Task objective
For the entries below, say how many lines include the word "della" and add nothing else.

Items from a data source
>>>>>

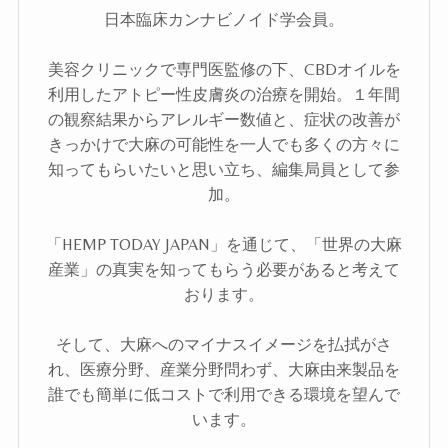
日本臨床カンナビノイド学会員。
美容クリニックで専門医監修の下、CBDオイルを
利用したアトピー性皮膚炎の治療を開始。１年間
の観察結果からアレルギー数値と、症状の改善が
きっかけで大麻の可能性を一人でも多くの方々に
知ってもらいたいと思い立ち、編集局員として参
加。
「HEMP TODAY JAPAN」を通じて、「世界の大麻
産業」の真実を知ってもらう必要があると考えて
おります。
そして、大麻へのマイナスイメージを払拭がさ
れ、医療分野、産業分野問わず、大麻由来製品を
誰でも簡単に低コストで利用できる環境を望んで
います。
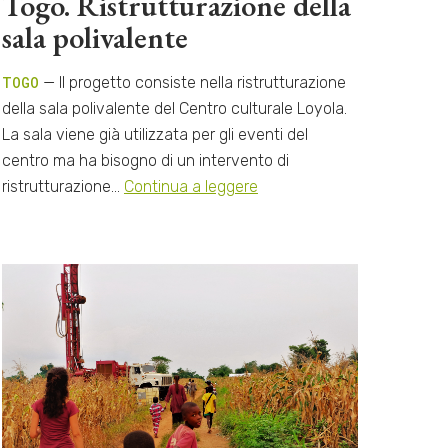
Togo. Ristrutturazione della
sala polivalente
TOGO
— Il progetto consiste nella ristrutturazione
della sala polivalente del Centro culturale Loyola.
La sala viene già utilizzata per gli eventi del
centro ma ha bisogno di un intervento di
ristrutturazione…
Continua a leggere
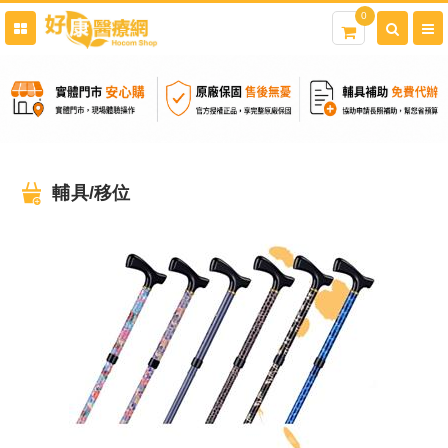
0
輔具/移位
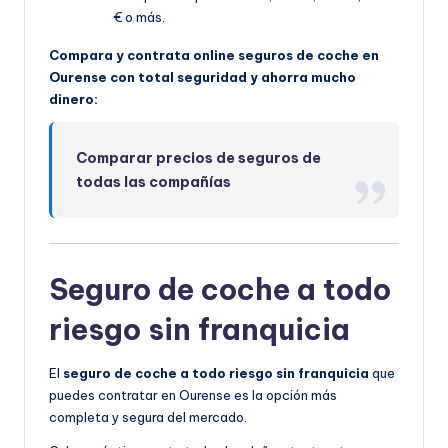
€ o más.
Compara y contrata online seguros de coche en
Ourense con total seguridad y ahorra mucho
dinero:
Comparar precios de seguros de
todas las compañías
Seguro de coche a todo
riesgo sin franquicia
El
seguro de coche a todo riesgo sin franquicia
que
puedes contratar en Ourense es la opción más
completa y segura del mercado.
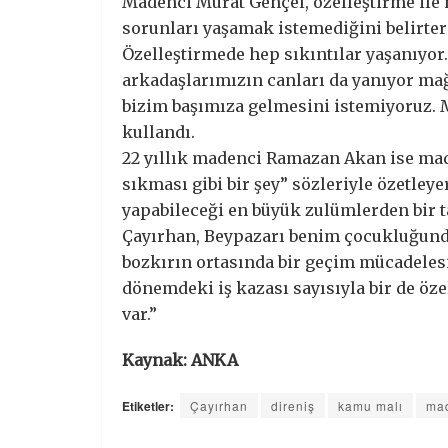
Madenci Murat Gençel, özelleştirme ile
sorunları yaşamak istemediğini belirter
Özelleştirmede hep sıkıntılar yaşanıyor.
arkadaşlarımızın canları da yanıyor mağ
bizim başımıza gelmesini istemiyoruz. 
kullandı.
22 yıllık madenci Ramazan Akan ise mad
sıkması gibi bir şey” sözleriyle özetleye
yapabileceği en büyük zulümlerden bir tan
Çayırhan, Beypazarı benim çocukluğund
bozkırın ortasında bir geçim mücadelesi 
dönemdeki iş kazası sayısıyla bir de öze
var.”
Kaynak: ANKA
Etiketler:
Çayırhan
direniş
kamu malı
ma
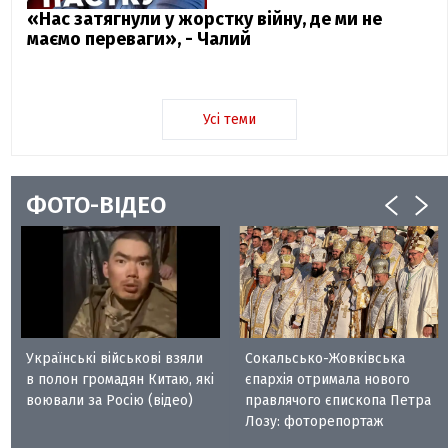
«Нас затягнули у жорстку війну, де ми не
маємо переваги», - Чалий
Усі теми
ФОТО-ВІДЕО
Українські військові взяли
Сокальсько-Жовківська
в полон громадян Китаю, які
єпархія отримала нового
воювали за Росію (відео)
правлячого єпископа Петра
Лозу: фоторепортаж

<<<<<

Output of the exercise
2